Think Bayes example cannot sample from observed data

Hi everyone,
I am following the great book Think Bayes and I got to the chapter introducing pymc for MCMC. This code is the last example in the chapter:

with pm.Model() as model9:
    p0 = pm.Beta('p0', alpha=1, beta=1)
    p1 = pm.Beta('p1', alpha=1, beta=1)
    N = pm.DiscreteUniform('N', num_seen, 350)
    
    q0 = 1-p0
    q1 = 1-p1
    ps = [q0*q1, q0*p1, p0*q1, p0*p1]
    
    k00 = N - num_seen
    data = pm.math.stack((k00, k01, k10, k11))
    y = pm.Multinomial('y', n=N, p=ps, observed=data)

and according to the book, it should produce the following warning:

Sampling 4 chains for 1_000 tune and 1_000 draw iterations (4_000 + 4_000 draws total) took 2 seconds.
/home/downey/miniconda3/envs/ThinkBayes2/lib/python3.10/site-packages/pymc/backends/arviz.py:65: UserWarning: Could not extract data from symbolic observation y
  warnings.warn(f"Could not extract data from symbolic observation {obs}")
The rhat statistic is larger than 1.01 for some parameters. This indicates problems during sampling. See https://arxiv.org/abs/1903.08008 for details
The effective sample size per chain is smaller than 100 for some parameters.  A higher number is needed for reliable rhat and ess computation.
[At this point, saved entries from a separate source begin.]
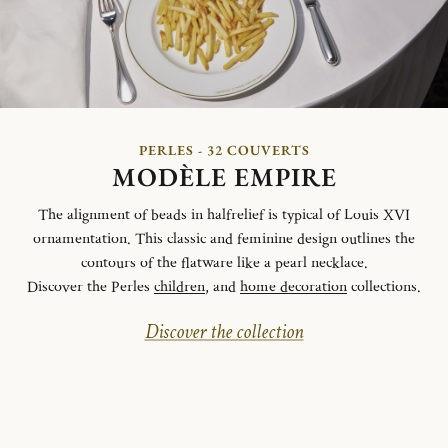
PERLES - 32 COUVERTS
MODÈLE EMPIRE
The alignment of beads in halfrelief is typical of Louis XVI
ornamentation. This classic and feminine design outlines the
contours of the flatware like a pearl necklace.
Discover the Perles
children
, and
home decoration
collections.
Discover the collection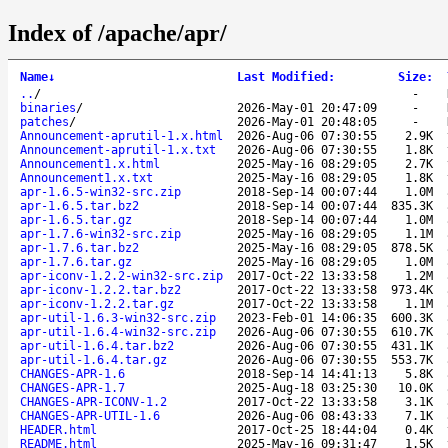
Index of /apache/apr/
Name
↓
Last Modified
:
Size
:
..
/
-
binaries
/
2026-May-01 20:47:09
-
patches
/
2026-May-01 20:48:05
-
Announcement-aprutil-1.x.html
2026-Aug-06 07:30:55
2.9K
Announcement-aprutil-1.x.txt
2026-Aug-06 07:30:55
1.8K
Announcement1.x.html
2025-May-16 08:29:05
2.7K
Announcement1.x.txt
2025-May-16 08:29:05
1.8K
apr-1.6.5-win32-src.zip
2018-Sep-14 00:07:44
1.0M
apr-1.6.5.tar.bz2
2018-Sep-14 00:07:44
835.3K
apr-1.6.5.tar.gz
2018-Sep-14 00:07:44
1.0M
apr-1.7.6-win32-src.zip
2025-May-16 08:29:05
1.1M
apr-1.7.6.tar.bz2
2025-May-16 08:29:05
878.5K
apr-1.7.6.tar.gz
2025-May-16 08:29:05
1.0M
apr-iconv-1.2.2-win32-src.zip
2017-Oct-22 13:33:58
1.2M
apr-iconv-1.2.2.tar.bz2
2017-Oct-22 13:33:58
973.4K
apr-iconv-1.2.2.tar.gz
2017-Oct-22 13:33:58
1.1M
apr-util-1.6.3-win32-src.zip
2023-Feb-01 14:06:35
600.3K
apr-util-1.6.4-win32-src.zip
2026-Aug-06 07:30:55
610.7K
apr-util-1.6.4.tar.bz2
2026-Aug-06 07:30:55
431.1K
apr-util-1.6.4.tar.gz
2026-Aug-06 07:30:55
553.7K
CHANGES-APR-1.6
2018-Sep-14 14:41:13
5.8K
CHANGES-APR-1.7
2025-Aug-18 03:25:30
10.0K
CHANGES-APR-ICONV-1.2
2017-Oct-22 13:33:58
3.1K
CHANGES-APR-UTIL-1.6
2026-Aug-06 08:43:33
7.1K
HEADER.html
2017-Oct-25 18:44:04
0.4K
README.html
2025-May-16 09:31:47
1.5K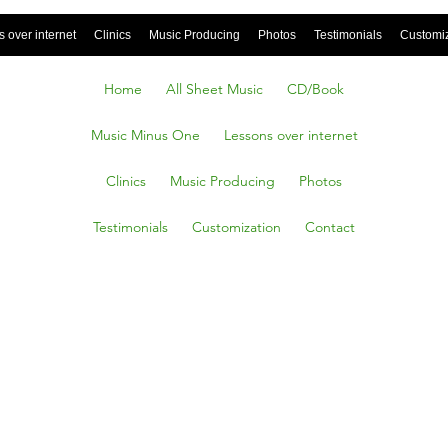
 over internet
Clinics
Music Producing
Photos
Testimonials
Customi
Home
All Sheet Music
CD/Book
Music Minus One
Lessons over internet
Clinics
Music Producing
Photos
Testimonials
Customization
Contact
tful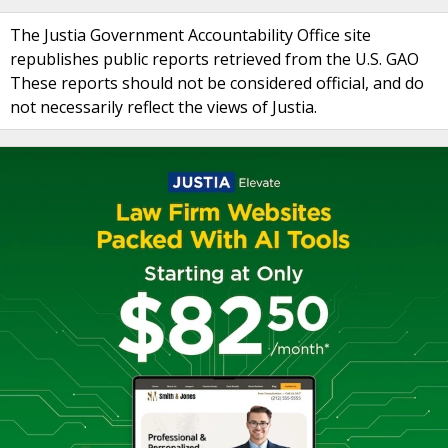
The Justia Government Accountability Office site
republishes public reports retrieved from the U.S. GAO
These reports should not be considered official, and do
not necessarily reflect the views of Justia.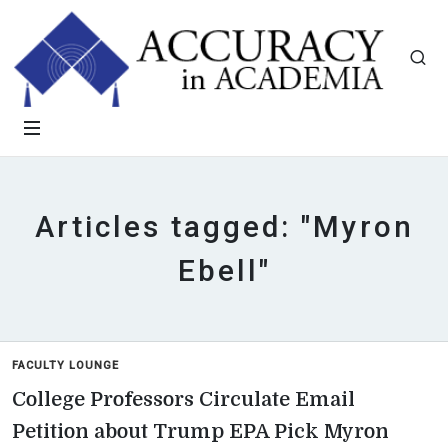
Articles tagged: "Myron
Ebell"
FACULTY LOUNGE
College Professors Circulate Email
Petition about Trump EPA Pick Myron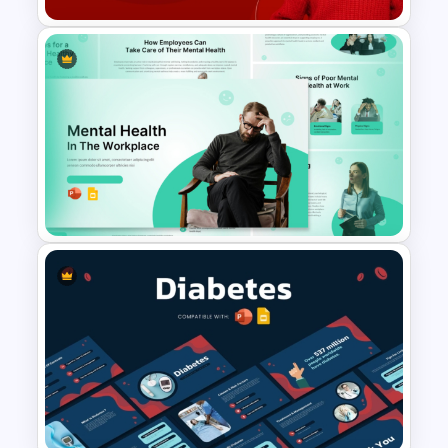
Free National Wear Red Day
Awareness PowerPoint
Template
Mental Health in the Workplace
Template for PowerPoint &
Google Slides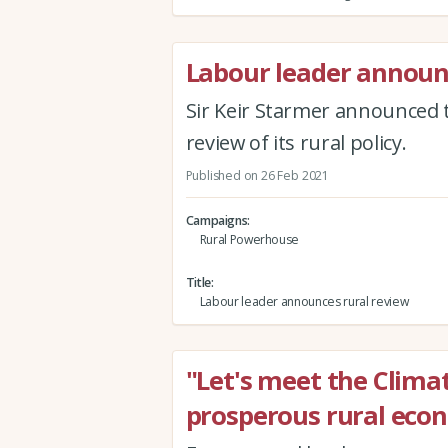
Labour leader announ
Sir Keir Starmer announced t
review of its rural policy.
Published on 26 Feb 2021
Campaigns
Rural Powerhouse
Title
Labour leader announces rural review
"Let's meet the Clima
prosperous rural eco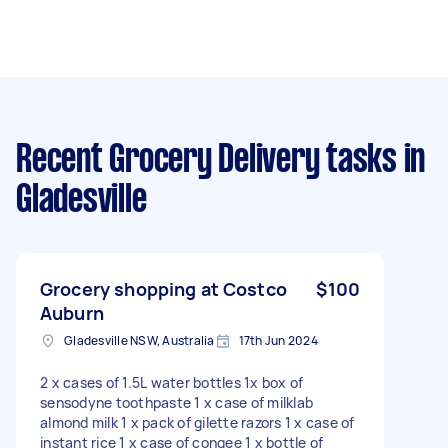
Recent Grocery Delivery tasks
in
Gladesville
Grocery shopping at Costco
$100
Auburn
Gladesville NSW, Australia
17th Jun 2024
2 x cases of 1.5L water bottles 1x box of
sensodyne toothpaste 1 x case of milklab
almond milk 1 x pack of gilette razors 1 x case of
instant rice 1 x case of congee 1 x bottle of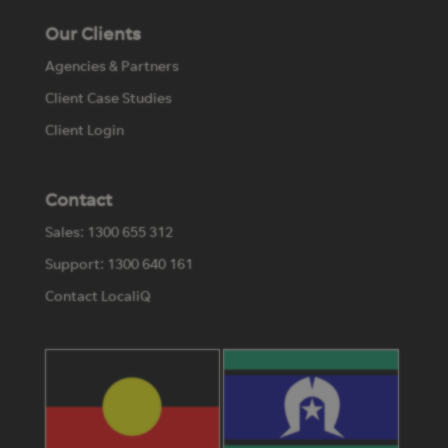
Our Clients
Agencies & Partners
Client Case Studies
Client Login
Contact
Sales: 1300 655 312
Support: 1300 640 161
Contact LocaliQ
See https://arxiv.org/abs/1903.08008 for details

but in many runs I always get the following

/usr/local/lib/python3.10/dist-packages/pymc/backends/arviz.py:60: UserWarning: Could not extract data from symbolic observation y
  warnings.warn(f"Could not extract data from symbolic observation {obs}")

and the distribution forms are quite different from the expected.

Link to the chapter: MCMC — Think Bayes
Package versions:
pymc: 5.10.4
arviz: 0.18.0
pytensor: 2.18.6

What are num_seen, k01, k10 and k11? Could it be that you are failing to define them?

1 Like

They are integers:

k10 = 20 - 3
k01 = 15 - 3
k11 = 3
num_seen = k01 + k10 + k11

This is the full code:

import pymc as pm


k10 = 20 - 3
k01 = 15 - 3
k11 = 3
num_seen = k01 + k10 + k11

with pm.Model() as model9:
    p0 = pm.Beta('p0', alpha=1, beta=1)
    p1 = pm.Beta('p1', alpha=1, beta=1)
    N = pm.DiscreteUniform('N', num_seen, 350)
    
    q0 = 1-p0
    q1 = 1-p1
    ps = [q0*q1, q0*p1, p0*q1, p0*p1]
    
    k00 = N - num_seen
    data = pm.math.stack((k00, k01, k10, k11))
    y = pm.Multinomial('y', n=N, p=ps, observed=data)
    idata9 = pm.sample(1000, **options)
    az.plot_posterior(idata9)

I think it’s probably because you are setting a random variable as observations. To my knowledge that’s not supported (Random variable as observation)

So you think that the example has never worked?
I thought that Think Bayes is a popular book, it is strange that nobody noticed this before.

I am not sure to be honest. I am not familiar with the book (though have indeed heard of it) or with the history of PyMC - maybe the syntax at the time was different enough to support it, I am really not sure. Maybe one of the devs or other readers of the book can jump in.

If you use the following for N it does seem to no longer emit the warning, though I can’t speak to correctness:

N = pm.draw(pm.DiscreteUniform.dist(num_seen, 350))

In the book there are the outputs for the commands, so he’s likely executed them.
Your variant does not produce any warnings, but it does not really solve the problem because one of the goals of the exercise is to compute the posterior for N. It is not computed this way.